To investigate Martian rocks for evidence of past life in advance of sending humans to work and live on the Red Planet
Space news (missions to Mars: successor to Curiosity rover; Mars 2020 rover) – NASA’s Jet Propulsion Laboratory in Pasadena, California –
NASA managers are looking forward to shifting gears on the Mars rover program in the 2020s. NASA’s Mars 2020 rover’s expected to arrive at the Red Planet around February 2021, carrying a science instrument package designed to build upon the success of NASA’s Mars Curiosity rover. It will investigate regions of the planet astrobiologists think were once favorable to microbial life, by collecting soil and rock samples, and then leaving them on the surface for a future Mars mission to collect for the possible return to Earth.
“The Mars 2020 rover is the first step in a potential multi-mission campaign to return carefully selected and sealed samples of Martian rocks and soil to Earth,” said Geoffrey Yoder, acting associate administrator of NASA’s Science Mission Directorate in Washington. “This mission marks a significant milestone in NASA’s Journey to Mars, to determine whether life has ever existed on Mars, and to advance our goal of sending humans to the Red Planet.”
NASA engineers, scientists and mission planners are ready to begin final design and construction of the next Mars rover. In the end, Mars 2020 will look like its six-wheeled, one-ton predecessor, Curiosity, but with a science instrument package designed to begin a new phase of exploration of the surface of Mars. It will begin exploring specifically selected regions of the planet for signs of life and the resources needed for future colonists to survive. Using two science instruments mounted on the rover’s robotic arm and two instruments on the mast, NASA’s Mars 2020 rover’s expected to show us new things about the Red Planet.
Current plans call for the Mars 2020 rover to use an upgraded version of the same sky crane landing system used by Curiosity. Engineers and designers have added a few improvements to the system opening up more potential landing sites on Mars with this edition. Giving mission planners more options to explore the Red Planet to a greater degree and hopefully provide a few more answers to the questions we have all been asking ourselves about Mars.
“By adding what’s known as range trigger, we can specify where we want the parachute to open, not just at what velocity we want it to open,” said Allen Chen, Mars 2020 entry, descent and landing lead at NASA’s Jet Propulsion Laboratory (JPL) in Pasadena, California. “That shrinks our landing area by nearly half.”
Engineers and designers have also added a suite of cameras and a microphone providing data onboard computers will analysis during descent and landing of the rover. This will help the spacecraft land in a safe zone and capture the sounds and imagery of the entry, descent, and landing as never before. We expect this data to eventually make for a thrilling video and improve the chances of future Mars missions.

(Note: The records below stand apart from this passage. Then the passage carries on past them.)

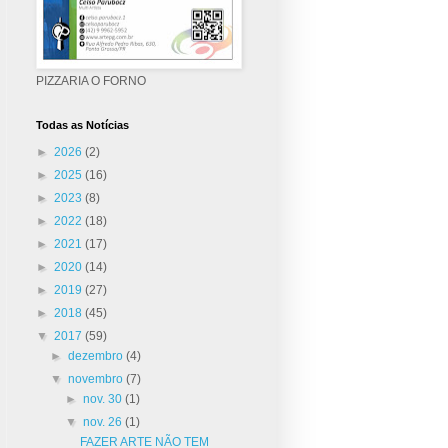
PIZZARIA O FORNO
Todas as Notícias
►
2026
(2)
►
2025
(16)
►
2023
(8)
►
2022
(18)
►
2021
(17)
►
2020
(14)
►
2019
(27)
►
2018
(45)
▼
2017
(59)
►
dezembro
(4)
▼
novembro
(7)
►
nov. 30
(1)
▼
nov. 26
(1)
FAZER ARTE NÃO TEM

“As it is descending, the spacecraft can tell whether it is headed for one of the unsafe zones and divert to safe ground nearby,” said Chen. “With this capability, we can now consider landing areas with unsafe zones that previously would have disqualified the whole area. Also, we can land closer to a specific science destination, for less driving after landing.”
“Nobody has ever seen what a parachute looks like as it is opening in the Martian atmosphere,” said JPL’s David Gruel, assistant flight system manager for the Mars 2020 mission. “So this will provide valuable engineering information.”
“This will be a great opportunity for the public to hear the sounds of Mars for the first time, and it could also provide useful engineering information,” said Mars 2020 Deputy Project Manager Matt Wallace of JPL.
Mars 2020 rover goes forward
As the optimist said, “So far, so good.” NASA has completed stage three of a four-stage approval process needed for the Mars 2020 rover to go for launch. Now engineers and designers get to work assembling the final systems of NASA’s next Mars rover. Fortunately, they have already done a lot of the work during the building of Curiosity, and even have some spare parts and hardware that should work just fine laying around somewhere in the Jet Propulsion Laboratory.
“Since Mars 2020 is leveraging the design and some spare hardware from Curiosity, a significant amount of the mission’s heritage components have already been built during Phases A and B,” said George Tahu, Mars 2020 program executive at NASA Headquarters in Washington. “With the KDP to enter Phase C completed, the project is proceeding with final design and construction of the new systems, as well as the rest of the heritage elements for the mission.”